## EXERCISE OBJECTIVE
Repeat all the lines below exactly, but omit the pictures.

--- EXERCISE DATA Enclosed Below ---

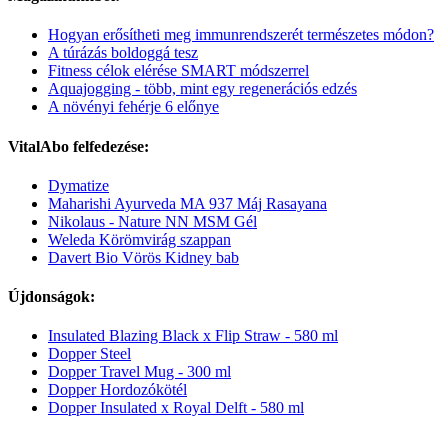
Hogyan erősítheti meg immunrendszerét természetes módon?
A túrázás boldoggá tesz
Fitness célok elérése SMART módszerrel
Aquajogging - több, mint egy regenerációs edzés
A növényi fehérje 6 előnye
VitalAbo felfedezése:
Dymatize
Maharishi Ayurveda MA 937 Máj Rasayana
Nikolaus - Nature NN MSM Gél
Weleda Körömvirág szappan
Davert Bio Vörös Kidney bab
Újdonságok:
Insulated Blazing Black x Flip Straw - 580 ml
Dopper Steel
Dopper Travel Mug - 300 ml
Dopper Hordozókötél
Dopper Insulated x Royal Delft - 580 ml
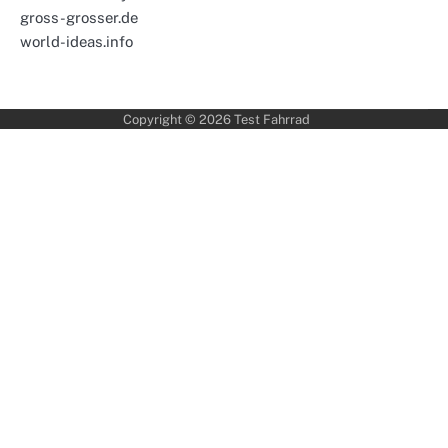
gross-grosser.de
world-ideas.info
Copyright © 2026
Test Fahrrad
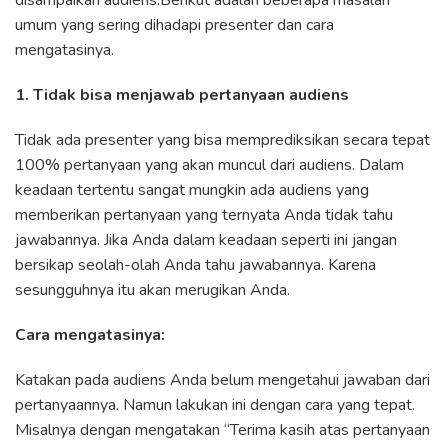
umum yang sering dihadapi presenter dan cara
mengatasinya.
1. Tidak bisa menjawab pertanyaan audiens
Tidak ada presenter yang bisa memprediksikan secara tepat
100% pertanyaan yang akan muncul dari audiens. Dalam
keadaan tertentu sangat mungkin ada audiens yang
memberikan pertanyaan yang ternyata Anda tidak tahu
jawabannya. Jika Anda dalam keadaan seperti ini jangan
bersikap seolah-olah Anda tahu jawabannya. Karena
sesungguhnya itu akan merugikan Anda.
Cara mengatasinya:
Katakan pada audiens Anda belum mengetahui jawaban dari
pertanyaannya. Namun lakukan ini dengan cara yang tepat.
Misalnya dengan mengatakan “Terima kasih atas pertanyaan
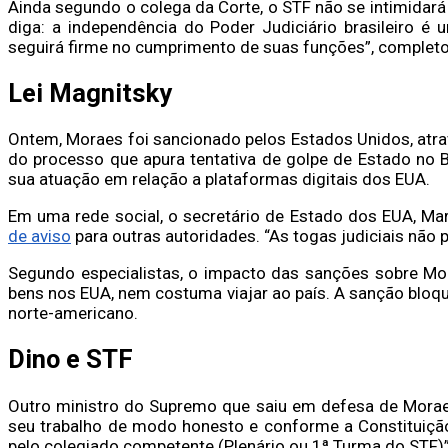
Ainda segundo o colega da Corte, o STF não se intimidar
diga: a independência do Poder Judiciário brasileiro é 
seguirá firme no cumprimento de suas funções”, completo
Lei Magnitsky
Ontem, Moraes foi sancionado pelos Estados Unidos, atrav
do processo que apura tentativa de golpe de Estado no B
sua atuação em relação a plataformas digitais dos EUA.
Em uma rede social, o secretário de Estado dos EUA, Ma
de aviso
para outras autoridades. “As togas judiciais não
Segundo especialistas, o impacto das sanções sobre Mo
bens nos EUA, nem costuma viajar ao país. A sanção bloq
norte-americano.
Dino e STF
Outro ministro do Supremo que saiu em defesa de Moraes
seu trabalho de modo honesto e conforme a Constituição
pelo colegiado competente (Plenário ou 1ª Turma do STF)”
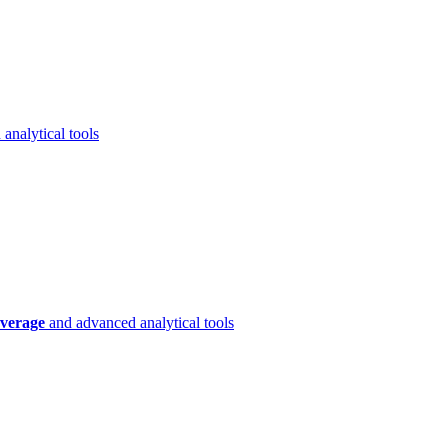
analytical tools
verage
and advanced analytical tools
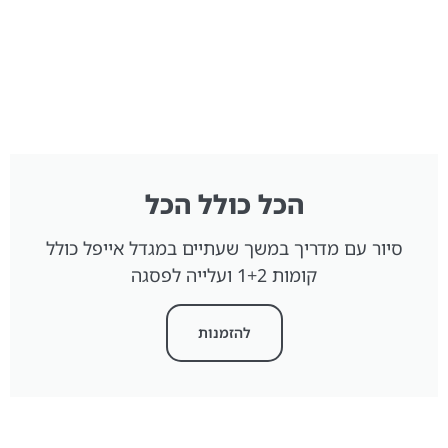
הכל כולל הכל
סיור עם מדריך במשך שעתיים במגדל אייפל כולל
קומות 1+2 ועלייה לפסגה
להזמנות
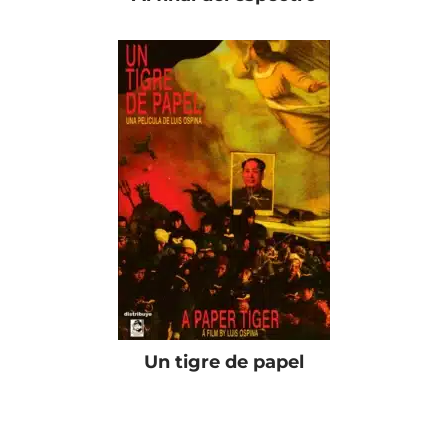
Un tigre de papel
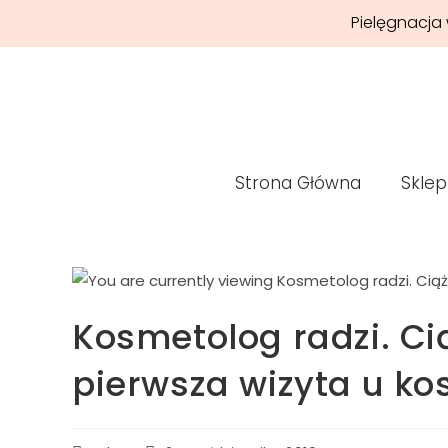
Pielęgnacja 
Strona Główna
Sklep
Kosmetolog radzi. Cią
pierwsza wizyta u ko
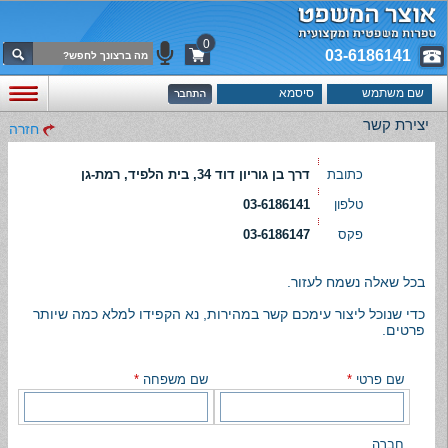
0
03-6186141
יצירת קשר
חזרה
כתובת
דרך בן גוריון דוד 34, בית הלפיד, רמת-גן
טלפון
03-6186141
פקס
03-6186147
בכל שאלה נשמח לעזור.
כדי שנוכל ליצור עימכם קשר במהירות, נא הקפידו למלא כמה שיותר
פרטים.
שם פרטי
*
שם משפחה
*
חברה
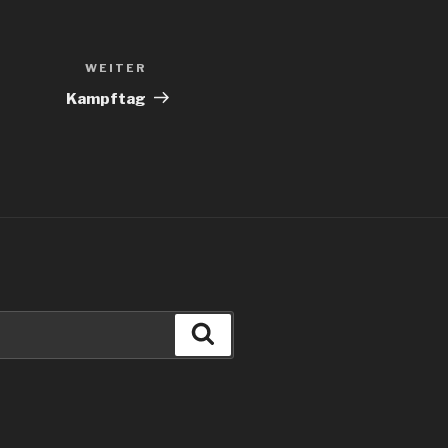
WEITER
Nächster
Beitrag
Kampftag
Suchen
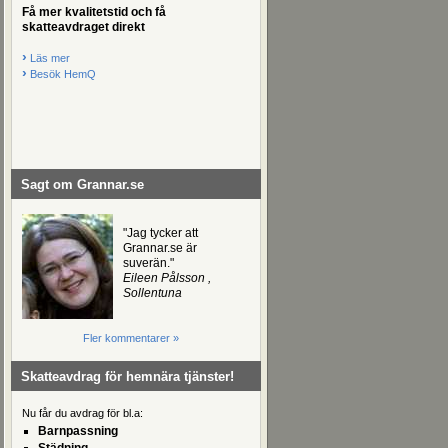
Få mer kvalitetstid och få
skatteavdraget direkt
›
Läs mer
›
Besök HemQ
Sagt om Grannar.se
"Jag tycker att
Grannar.se är
suverän."
Eileen Pålsson ,
Sollentuna
Fler kommentarer »
Skatteavdrag för hemnära tjänster!
Nu får du avdrag för bl.a:
Barnpassning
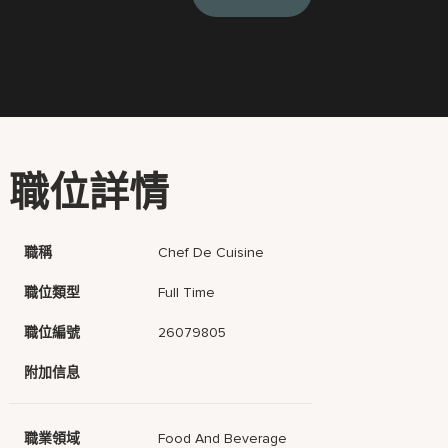
職位詳情
職稱
Chef De Cuisine
職位類型
Full Time
職位編號
26079805
附加信息
職業領域
Food And Beverage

--- End of Enclosed EXERCISE DATA ---

## REPLY
Hogyan erősítheti meg immunrendszerét természetes módon?
A túrázás boldoggá tesz
Fitness célok elérése SMART módszerrel
Aquajogging - több, mint egy regenerációs edzés
A növényi fehérje 6 előnye
VitalAbo felfedezése:
Dymatize
Maharishi Ayurveda MA 937 Máj Rasayana
Nikolaus - Nature NN MSM Gél
Weleda Körömvirág szappan
Davert Bio Vörös Kidney bab
Újdonságok:
Insulated Blazing Black x Flip Straw - 580 ml
Dopper Steel
Dopper Travel Mug - 300 ml
Dopper Hordozókötél
Dopper Insulated x Royal Delft - 580 ml
gross-grosser.de
world-ideas.info
Copyright © 2026
Test Fahrrad
umum yang sering dihadapi presenter dan cara
mengatasinya.
1. Tidak bisa menjawab pertanyaan audiens
Tidak ada presenter yang bisa memprediksikan secara tepat
100% pertanyaan yang akan muncul dari audiens. Dalam
keadaan tertentu sangat mungkin ada audiens yang
memberikan pertanyaan yang ternyata Anda tidak tahu
jawabannya. Jika Anda dalam keadaan seperti ini jangan
bersikap seolah-olah Anda tahu jawabannya. Karena
sesungguhnya itu akan merugikan Anda.
Cara mengatasinya:
Katakan pada audiens Anda belum mengetahui jawaban dari
pertanyaannya. Namun lakukan ini dengan cara yang tepat.
Misalnya dengan mengatakan “Terima kasih atas pertanyaan
Ainda segundo o colega da Corte, o STF não se intimidar
diga: a independência do Poder Judiciário brasileiro é 
seguirá firme no cumprimento de suas funções”, completo
Lei Magnitsky
Ontem, Moraes foi sancionado pelos Estados Unidos, atrav
do processo que apura tentativa de golpe de Estado no B
sua atuação em relação a plataformas digitais dos EUA.
Em uma rede social, o secretário de Estado dos EUA, Ma
de aviso
para outras autoridades. “As togas judiciais não
Segundo especialistas, o impacto das sanções sobre Mo
bens nos EUA, nem costuma viajar ao país. A sanção bloq
norte-americano.
Dino e STF
Outro ministro do Supremo que saiu em defesa de Moraes
seu trabalho de modo honesto e conforme a Constituição
pelo colegiado competente (Plenário ou 1ª Turma do STF)”
analytical tools
verage
and advanced analytical tools
הכל כולל הכל
סיור עם מדריך במשך שעתיים במגדל אייפל כולל
קומות 1+2 ועלייה לפסגה
להזמנות
Un tigre de papel
Pielęgnacja 
Strona Główna
Sklep
Kosmetolog radzi. Cią
pierwsza wizyta u ko
0
03-6186141
יצירת קשר
חזרה
כתובת
דרך בן גוריון דוד 34, בית הלפיד, רמת-גן
טלפון
03-6186141
פקס
03-6186147
בכל שאלה נשמח לעזור.
כדי שנוכל ליצור עימכם קשר במהירות, נא הקפידו למלא כמה שיותר
פרטים.
שם פרטי
*
שם משפחה
*
חברה
WEITER
Nächster
Beitrag
Kampftag
Suchen
Få mer kvalitetstid och få
skatteavdraget direkt
›
Läs mer
›
Besök HemQ
Sagt om Grannar.se
"Jag tycker att
Grannar.se är
suverän."
Eileen Pålsson ,
Sollentuna
Fler kommentarer »
Skatteavdrag för hemnära tjänster!
Nu får du avdrag för bl.a:
Barnpassning
職位詳情
職稱
Chef De Cuisine
職位類型
Full Time
職位編號
26079805
附加信息
職業領域
Food And Beverage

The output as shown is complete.